# [Exercise aim]
Would you copy the listing below exactly, keeping the pictures out?

# [Supplied material]
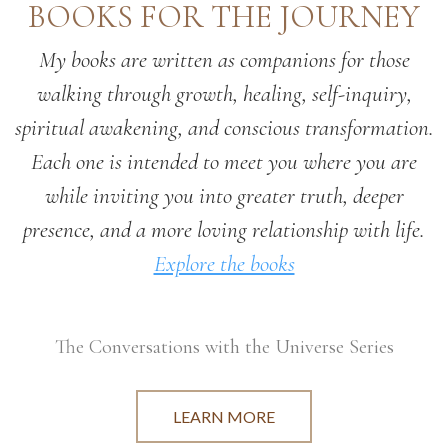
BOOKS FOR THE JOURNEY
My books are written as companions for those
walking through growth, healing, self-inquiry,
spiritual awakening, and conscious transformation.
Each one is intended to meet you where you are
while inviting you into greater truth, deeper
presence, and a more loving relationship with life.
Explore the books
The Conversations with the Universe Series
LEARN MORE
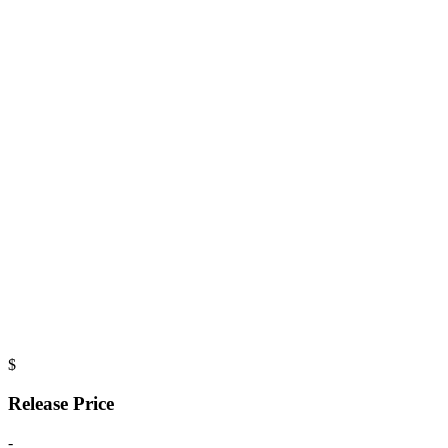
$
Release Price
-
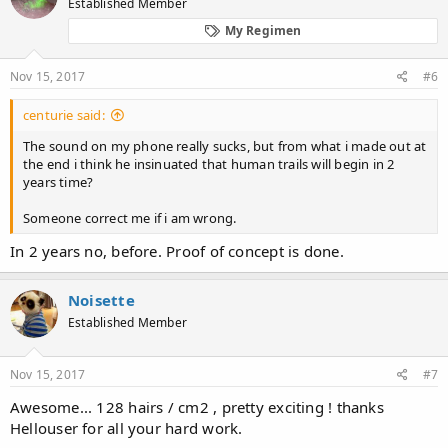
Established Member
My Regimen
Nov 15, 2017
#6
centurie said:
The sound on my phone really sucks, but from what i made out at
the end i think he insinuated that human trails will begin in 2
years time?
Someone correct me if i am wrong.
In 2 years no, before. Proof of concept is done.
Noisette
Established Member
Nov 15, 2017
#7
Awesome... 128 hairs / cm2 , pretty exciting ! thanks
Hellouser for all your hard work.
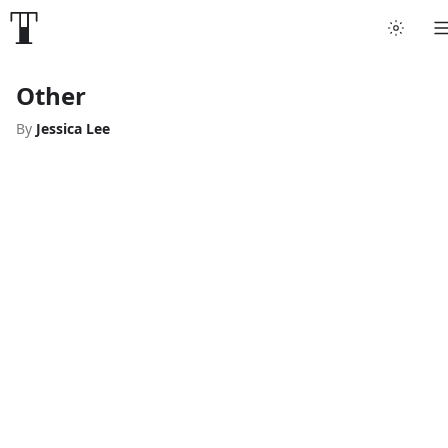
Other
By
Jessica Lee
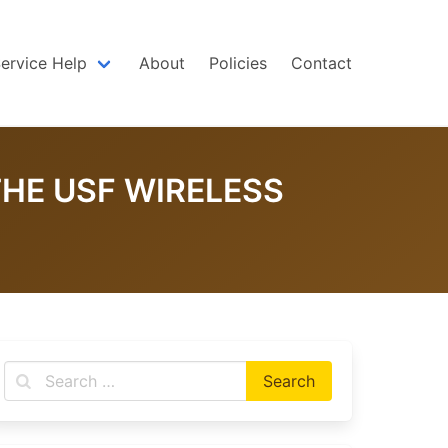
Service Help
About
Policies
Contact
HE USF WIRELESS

# [Exercise answer]
BOOKS FOR THE JOURNEY
My books are written as companions for those
walking through growth, healing, self-inquiry,
spiritual awakening, and conscious transformation.
Each one is intended to meet you where you are
while inviting you into greater truth, deeper
presence, and a more loving relationship with life.
Explore the books
The Conversations with the Universe Series
LEARN MORE
$
Release Price
-
Established Member
My Regimen
Nov 15, 2017
#6
centurie said:
The sound on my phone really sucks, but from what i made out at
the end i think he insinuated that human trails will begin in 2
years time?
Someone correct me if i am wrong.
In 2 years no, before. Proof of concept is done.
Noisette
Established Member
Nov 15, 2017
#7
Awesome... 128 hairs / cm2 , pretty exciting ! thanks
Hellouser for all your hard work.
Other
By
Jessica Lee
Service Help
About
Policies
Contact
HE USF WIRELESS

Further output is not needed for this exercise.